Anak Eks Diktator Ferdinand Marcos Dilantik Jadi Presiden Filipina

Anak Eks Diktator Ferdinand Marcos Dilantik Jadi Presiden Filipina

Ferdinand Marcos Jr. (Foto: Wkipedia)

Manila - Ferdinand "Bongbong" Marcos Jr. yang juga putra mendiang diktator Filipina Ferdinand Marcos akan dilantik sebagai Presiden Filipina yang baru di Museum Nasional, Manila, Kamis (30/6/2022).

Marcos Jr. yang berusia 64 tahun, memenangkan pemilihan bulan lalu setelah mengamankan kemenangan terbesar sejak ayahnya digulingkan oleh pemberontakan rakyat pada 1986.

Ia menggantikan Rodrigo Duterte yang terkenal dengan kampanye antinarkobanya yang mengakibatkan ribuan pengedar narkoba tewas di tanah air.

Lebih dari 15.000 polisi, tentara dan penjaga pantai telah dikerahkan di seluruh ibu kota untuk peresmian.

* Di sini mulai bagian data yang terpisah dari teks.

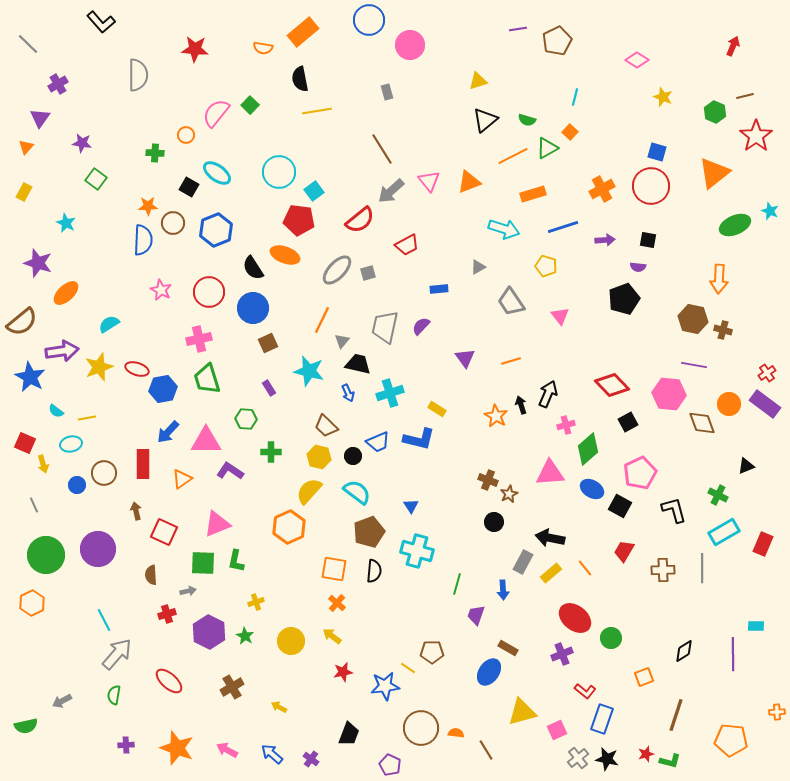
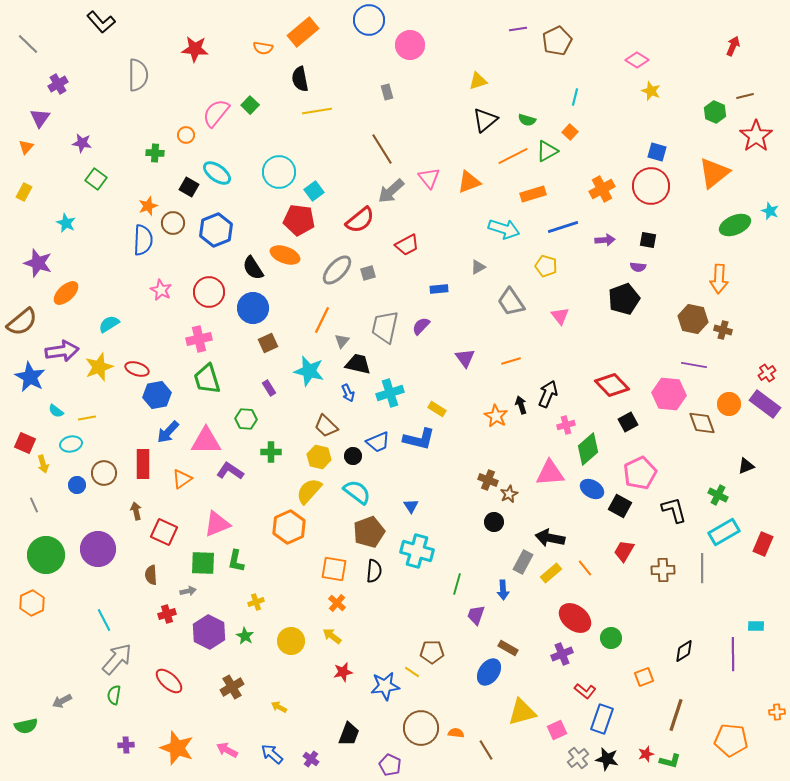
yellow star at (663, 97): moved 12 px left, 6 px up
green triangle at (547, 148): moved 3 px down
pink triangle at (429, 181): moved 3 px up
orange star at (148, 206): rotated 18 degrees counterclockwise
blue hexagon at (163, 389): moved 6 px left, 6 px down
gray arrow at (117, 654): moved 5 px down
yellow line at (408, 668): moved 4 px right, 4 px down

Upacara pengambilan sumpah dilakukan beberapa hari setelah Mahkamah Agung menolak upaya terakhir untuk mendiskualifikasi Marcos Jr. dari pemilihan dan mencegahnya memegang kursi kepresidenan.

Ketika kenaikan harga menekan ekonomi yang terkena dampak Covid-19, Marcos Jr. melakukan upaya untuk mengatasi inflasi, mendorong pertumbuhan, dan meningkatkan produksi pangan sebagai prioritas utamanya.

Dia juga mengambil langkah drastis dengan menunjuk dirinya sebagai Menteri Pertanian untuk memimpin perbaikan sektor bermasalah serta berjanji untuk membela hak Filipina atas Laut Cina Selatan yang disengketakan, termasuk yang diklaim oleh Beijing.

Penampilan Marcos Jr yang terlihat lebih santun dari Duterte juga berjanji akan ‘selalu berusaha untuk kesempurnaan’ dalam mengelola pemerintahan termasuk memulihkan sosial ekonomi negara.

Sejak menjadi pegawai negeri selama lebih dari 25 tahun, Marcos Jr. telah mencatat jalur karir yang luar biasa di pemerintahan, telah memegang berbagai posisi di cabang eksekutif dan legislatif di Filipina.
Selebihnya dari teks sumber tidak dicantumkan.